Entries taken from a collection

------------------------------------

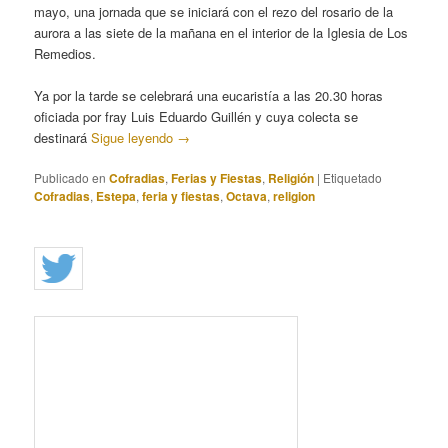
mayo, una jornada que se iniciará con el rezo del rosario de la
aurora a las siete de la mañana en el interior de la Iglesia de Los
Remedios.
Ya por la tarde se celebrará una eucaristía a las 20.30 horas
oficiada por fray Luis Eduardo Guillén y cuya colecta se
destinará
Sigue leyendo
→
Publicado en
Cofradias
,
Ferias y Fiestas
,
Religión
|
Etiquetado
Cofradias
,
Estepa
,
feria y fiestas
,
Octava
,
religion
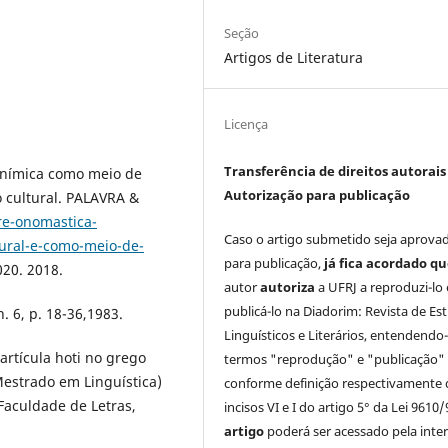
Seção
Artigos de Literatura
Licença
Transferência de direitos autorais 
onímica como meio de
Autorização para publicação
 cultural. PALAVRA &
tre-onomastica-
Caso o artigo submetido seja aprova
ural-e-como-meio-de-
para publicação,
já fica acordado q
20. 2018.
autor
autoriza
a UFRJ a reproduzi-lo 
publicá-lo na Diadorim: Revista de Es
. 6, p. 18-36,1983.
Linguísticos e Literários, entendendo
rtícula hoti no grego
termos "reprodução" e "publicação"
(Mestrado em Linguística)
conforme definição respectivamente 
Faculdade de Letras,
incisos VI e I do artigo 5° da Lei 9610/
artigo
poderá ser acessado pela inte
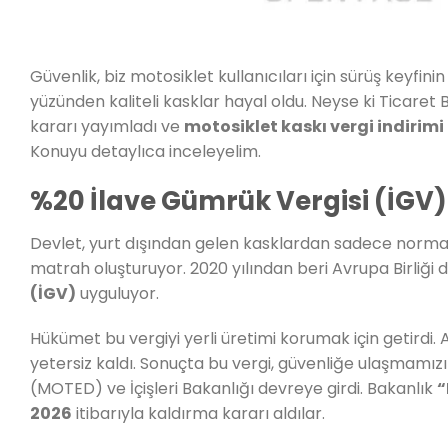
Güvenlik, biz motosiklet kullanıcıları için sürüş keyfin
yüzünden kaliteli kasklar hayal oldu. Neyse ki Ticaret B
kararı yayımladı ve
motosiklet kaskı vergi indirimi
Konuyu detaylıca inceleyelim.
%20 İlave Gümrük Vergisi (İGV)
Devlet, yurt dışından gelen kasklardan sadece normal v
matrah oluşturuyor. 2020 yılından beri Avrupa Birliği 
(İGV)
uyguluyor.
Hükümet bu vergiyi yerli üretimi korumak için getirdi. 
yetersiz kaldı. Sonuçta bu vergi, güvenliğe ulaşmamızı 
(MOTED) ve İçişleri Bakanlığı devreye girdi. Bakanlık
“
2026
itibarıyla kaldırma kararı aldılar.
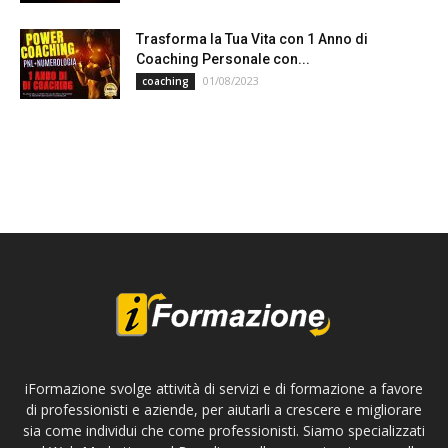
Trasforma la Tua Vita con 1 Anno di
Coaching Personale con...
01/08/2023
coaching
iFormazione svolge attività di servizi e di formazione a favore
di professionisti e aziende, per aiutarli a crescere e migliorare
sia come individui che come professionisti. Siamo specializzati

------------------------------------

### Prompt
In the records above, find the line that contains "Güvenlik, biz motosiklet" and repeat exactly that line and all lines after it to the end. Do not include pictures.

### Answer to the problem
Güvenlik, biz motosiklet kullanıcıları için sürüş keyfin
yüzünden kaliteli kasklar hayal oldu. Neyse ki Ticaret B
kararı yayımladı ve
motosiklet kaskı vergi indirimi
Konuyu detaylıca inceleyelim.
%20 İlave Gümrük Vergisi (İGV)
Devlet, yurt dışından gelen kasklardan sadece normal v
matrah oluşturuyor. 2020 yılından beri Avrupa Birliği 
(İGV)
uyguluyor.
Hükümet bu vergiyi yerli üretimi korumak için getirdi. 
yetersiz kaldı. Sonuçta bu vergi, güvenliğe ulaşmamızı 
(MOTED) ve İçişleri Bakanlığı devreye girdi. Bakanlık
“
2026
itibarıyla kaldırma kararı aldılar.
Trasforma la Tua Vita con 1 Anno di
Coaching Personale con...
01/08/2023
coaching
iFormazione svolge attività di servizi e di formazione a favore
di professionisti e aziende, per aiutarli a crescere e migliorare
sia come individui che come professionisti. Siamo specializzati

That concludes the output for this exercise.